▶ **Work instruction**
Narrow the data below down to the lines containing "متوسط".

○ ○ ○ ○ ○ ○ ○

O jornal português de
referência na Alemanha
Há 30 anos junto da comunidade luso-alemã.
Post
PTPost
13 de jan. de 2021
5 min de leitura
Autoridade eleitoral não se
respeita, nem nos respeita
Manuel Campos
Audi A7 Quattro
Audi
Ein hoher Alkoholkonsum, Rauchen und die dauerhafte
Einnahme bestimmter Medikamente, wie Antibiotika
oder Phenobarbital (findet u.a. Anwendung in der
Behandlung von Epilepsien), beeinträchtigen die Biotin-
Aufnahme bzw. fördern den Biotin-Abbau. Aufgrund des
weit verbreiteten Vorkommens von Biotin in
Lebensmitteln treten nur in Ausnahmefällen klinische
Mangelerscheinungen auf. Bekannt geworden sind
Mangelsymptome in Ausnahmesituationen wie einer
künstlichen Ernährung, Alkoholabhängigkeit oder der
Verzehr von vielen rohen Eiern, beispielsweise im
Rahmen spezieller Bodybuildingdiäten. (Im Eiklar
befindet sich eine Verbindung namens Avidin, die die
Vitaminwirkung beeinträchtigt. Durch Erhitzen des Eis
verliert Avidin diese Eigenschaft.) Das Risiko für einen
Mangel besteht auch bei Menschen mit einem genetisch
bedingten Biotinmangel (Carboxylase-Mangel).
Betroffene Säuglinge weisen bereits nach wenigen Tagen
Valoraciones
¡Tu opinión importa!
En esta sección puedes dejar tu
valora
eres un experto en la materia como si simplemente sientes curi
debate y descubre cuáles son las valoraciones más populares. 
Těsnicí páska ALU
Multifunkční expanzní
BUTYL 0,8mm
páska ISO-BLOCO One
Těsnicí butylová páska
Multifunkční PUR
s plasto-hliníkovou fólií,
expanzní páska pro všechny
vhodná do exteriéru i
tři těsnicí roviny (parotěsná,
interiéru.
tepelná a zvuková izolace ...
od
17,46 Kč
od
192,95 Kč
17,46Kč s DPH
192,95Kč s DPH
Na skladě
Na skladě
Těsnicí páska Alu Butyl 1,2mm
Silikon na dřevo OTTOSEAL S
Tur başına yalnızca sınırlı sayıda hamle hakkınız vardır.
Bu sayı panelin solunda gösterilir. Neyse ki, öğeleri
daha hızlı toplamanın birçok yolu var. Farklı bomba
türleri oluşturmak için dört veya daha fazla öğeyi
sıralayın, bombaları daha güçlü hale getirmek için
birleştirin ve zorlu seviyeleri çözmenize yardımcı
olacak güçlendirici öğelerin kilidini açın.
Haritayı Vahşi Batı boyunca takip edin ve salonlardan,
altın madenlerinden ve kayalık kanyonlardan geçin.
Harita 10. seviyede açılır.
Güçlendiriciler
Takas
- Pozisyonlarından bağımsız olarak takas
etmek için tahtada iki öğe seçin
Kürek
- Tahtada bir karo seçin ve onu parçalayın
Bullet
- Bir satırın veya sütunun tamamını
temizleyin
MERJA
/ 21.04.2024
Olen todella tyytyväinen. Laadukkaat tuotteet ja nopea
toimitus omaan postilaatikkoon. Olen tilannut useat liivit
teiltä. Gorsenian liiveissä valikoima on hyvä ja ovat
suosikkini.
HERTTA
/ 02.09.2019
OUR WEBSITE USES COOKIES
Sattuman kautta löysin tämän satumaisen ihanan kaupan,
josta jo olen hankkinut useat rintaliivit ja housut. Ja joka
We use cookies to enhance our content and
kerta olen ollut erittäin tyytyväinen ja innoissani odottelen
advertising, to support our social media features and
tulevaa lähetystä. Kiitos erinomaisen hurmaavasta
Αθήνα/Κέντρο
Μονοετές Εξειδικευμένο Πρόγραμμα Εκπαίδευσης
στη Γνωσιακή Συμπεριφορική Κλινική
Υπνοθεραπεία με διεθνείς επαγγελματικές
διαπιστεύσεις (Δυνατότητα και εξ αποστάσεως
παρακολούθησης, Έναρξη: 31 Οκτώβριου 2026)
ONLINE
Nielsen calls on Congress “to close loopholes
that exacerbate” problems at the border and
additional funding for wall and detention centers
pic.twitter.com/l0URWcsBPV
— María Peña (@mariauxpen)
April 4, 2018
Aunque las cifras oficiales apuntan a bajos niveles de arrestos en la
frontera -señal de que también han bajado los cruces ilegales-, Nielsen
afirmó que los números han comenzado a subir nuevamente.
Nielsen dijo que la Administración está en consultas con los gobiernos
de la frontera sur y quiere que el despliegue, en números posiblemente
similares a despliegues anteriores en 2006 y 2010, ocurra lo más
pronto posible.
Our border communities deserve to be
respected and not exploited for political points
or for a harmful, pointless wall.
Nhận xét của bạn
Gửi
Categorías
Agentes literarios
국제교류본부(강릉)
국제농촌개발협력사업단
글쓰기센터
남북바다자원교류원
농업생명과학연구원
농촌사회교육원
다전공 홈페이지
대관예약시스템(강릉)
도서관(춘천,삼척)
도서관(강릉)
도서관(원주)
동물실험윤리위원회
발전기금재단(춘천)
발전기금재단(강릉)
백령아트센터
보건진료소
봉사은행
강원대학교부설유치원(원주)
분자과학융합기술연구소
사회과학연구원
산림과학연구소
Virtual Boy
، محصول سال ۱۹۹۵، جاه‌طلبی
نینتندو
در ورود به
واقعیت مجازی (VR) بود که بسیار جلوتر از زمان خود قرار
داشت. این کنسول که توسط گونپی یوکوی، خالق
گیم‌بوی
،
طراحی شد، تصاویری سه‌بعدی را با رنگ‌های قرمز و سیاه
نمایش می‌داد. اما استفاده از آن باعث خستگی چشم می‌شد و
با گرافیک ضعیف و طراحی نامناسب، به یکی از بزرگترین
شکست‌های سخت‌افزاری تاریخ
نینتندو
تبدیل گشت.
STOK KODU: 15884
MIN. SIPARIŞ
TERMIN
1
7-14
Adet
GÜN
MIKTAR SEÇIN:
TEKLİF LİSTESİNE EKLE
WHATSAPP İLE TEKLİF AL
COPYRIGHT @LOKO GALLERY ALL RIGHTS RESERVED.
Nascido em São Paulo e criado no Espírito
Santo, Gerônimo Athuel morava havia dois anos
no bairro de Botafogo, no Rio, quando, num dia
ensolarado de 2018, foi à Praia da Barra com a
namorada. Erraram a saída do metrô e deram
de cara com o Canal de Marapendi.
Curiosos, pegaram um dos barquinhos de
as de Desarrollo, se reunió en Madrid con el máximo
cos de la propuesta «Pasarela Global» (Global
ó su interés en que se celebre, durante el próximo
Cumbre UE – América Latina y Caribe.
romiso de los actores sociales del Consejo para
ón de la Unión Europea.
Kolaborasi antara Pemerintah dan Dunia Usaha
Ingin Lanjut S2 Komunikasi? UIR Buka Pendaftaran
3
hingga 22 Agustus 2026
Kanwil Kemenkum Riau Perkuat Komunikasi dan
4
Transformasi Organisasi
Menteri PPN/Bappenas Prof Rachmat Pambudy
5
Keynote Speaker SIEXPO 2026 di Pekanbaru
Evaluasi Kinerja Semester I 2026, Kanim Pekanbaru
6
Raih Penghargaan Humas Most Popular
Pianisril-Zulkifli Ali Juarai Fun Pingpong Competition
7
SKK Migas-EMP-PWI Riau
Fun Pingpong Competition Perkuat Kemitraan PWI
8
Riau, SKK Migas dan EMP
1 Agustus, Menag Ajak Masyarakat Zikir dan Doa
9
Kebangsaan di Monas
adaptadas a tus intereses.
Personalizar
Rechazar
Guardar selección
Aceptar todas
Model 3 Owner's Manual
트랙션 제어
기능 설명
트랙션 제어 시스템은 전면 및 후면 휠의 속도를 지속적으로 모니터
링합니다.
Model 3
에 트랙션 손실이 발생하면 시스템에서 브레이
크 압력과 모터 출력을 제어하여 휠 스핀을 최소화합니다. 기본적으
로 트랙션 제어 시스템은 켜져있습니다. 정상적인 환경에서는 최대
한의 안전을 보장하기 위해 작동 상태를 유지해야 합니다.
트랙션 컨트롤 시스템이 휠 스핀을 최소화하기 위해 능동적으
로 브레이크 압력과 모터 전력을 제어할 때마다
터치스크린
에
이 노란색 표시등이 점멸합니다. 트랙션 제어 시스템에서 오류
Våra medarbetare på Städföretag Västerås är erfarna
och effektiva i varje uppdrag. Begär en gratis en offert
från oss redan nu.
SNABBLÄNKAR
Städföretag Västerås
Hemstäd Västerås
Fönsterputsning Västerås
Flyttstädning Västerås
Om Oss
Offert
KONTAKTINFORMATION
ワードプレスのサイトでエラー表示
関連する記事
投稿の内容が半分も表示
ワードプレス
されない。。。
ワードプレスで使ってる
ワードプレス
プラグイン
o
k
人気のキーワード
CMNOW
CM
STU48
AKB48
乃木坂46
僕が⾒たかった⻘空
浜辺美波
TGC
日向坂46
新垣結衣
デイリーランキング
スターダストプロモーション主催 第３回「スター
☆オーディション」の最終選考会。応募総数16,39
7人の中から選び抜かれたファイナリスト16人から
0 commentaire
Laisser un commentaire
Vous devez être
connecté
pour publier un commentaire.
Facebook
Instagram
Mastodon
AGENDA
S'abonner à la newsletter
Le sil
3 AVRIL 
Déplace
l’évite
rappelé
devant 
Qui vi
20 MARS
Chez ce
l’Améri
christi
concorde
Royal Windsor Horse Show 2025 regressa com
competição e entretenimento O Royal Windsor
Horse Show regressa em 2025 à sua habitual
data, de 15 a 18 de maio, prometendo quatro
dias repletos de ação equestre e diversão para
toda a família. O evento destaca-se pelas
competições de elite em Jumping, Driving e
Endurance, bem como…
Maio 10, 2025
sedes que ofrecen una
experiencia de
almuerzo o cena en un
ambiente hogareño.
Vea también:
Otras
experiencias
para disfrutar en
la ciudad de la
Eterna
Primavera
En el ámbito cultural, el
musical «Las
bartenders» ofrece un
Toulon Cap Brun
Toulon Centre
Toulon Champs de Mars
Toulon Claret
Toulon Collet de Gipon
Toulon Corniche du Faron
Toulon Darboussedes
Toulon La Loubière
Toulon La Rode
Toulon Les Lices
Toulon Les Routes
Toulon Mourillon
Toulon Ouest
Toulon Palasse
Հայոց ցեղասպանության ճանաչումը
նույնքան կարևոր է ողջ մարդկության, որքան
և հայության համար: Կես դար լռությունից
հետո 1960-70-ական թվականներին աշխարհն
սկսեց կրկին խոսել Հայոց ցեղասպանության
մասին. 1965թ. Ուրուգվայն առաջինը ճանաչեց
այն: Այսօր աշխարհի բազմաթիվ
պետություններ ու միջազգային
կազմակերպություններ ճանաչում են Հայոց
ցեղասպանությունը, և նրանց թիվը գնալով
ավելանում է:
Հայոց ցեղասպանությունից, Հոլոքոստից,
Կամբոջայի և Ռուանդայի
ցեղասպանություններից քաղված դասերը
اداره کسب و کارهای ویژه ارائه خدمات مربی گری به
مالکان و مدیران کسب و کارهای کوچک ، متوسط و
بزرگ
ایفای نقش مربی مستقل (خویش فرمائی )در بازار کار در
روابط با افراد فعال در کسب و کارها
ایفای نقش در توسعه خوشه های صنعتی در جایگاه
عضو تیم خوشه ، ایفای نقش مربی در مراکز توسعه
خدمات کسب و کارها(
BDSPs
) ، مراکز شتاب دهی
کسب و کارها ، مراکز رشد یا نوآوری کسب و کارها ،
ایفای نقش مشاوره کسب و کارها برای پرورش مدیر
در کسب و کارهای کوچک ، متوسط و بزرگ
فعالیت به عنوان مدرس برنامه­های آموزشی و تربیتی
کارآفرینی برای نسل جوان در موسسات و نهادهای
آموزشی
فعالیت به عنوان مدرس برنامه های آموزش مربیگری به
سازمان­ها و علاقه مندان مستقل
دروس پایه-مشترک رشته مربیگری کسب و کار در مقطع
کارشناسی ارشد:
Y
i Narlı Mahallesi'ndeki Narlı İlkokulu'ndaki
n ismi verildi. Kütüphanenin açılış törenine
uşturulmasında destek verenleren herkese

○ ○ ○ ○ ○ ○ ○

▶ **Answer section**
مالکان و مدیران کسب و کارهای کوچک ، متوسط و
در کسب و کارهای کوچک ، متوسط و بزرگ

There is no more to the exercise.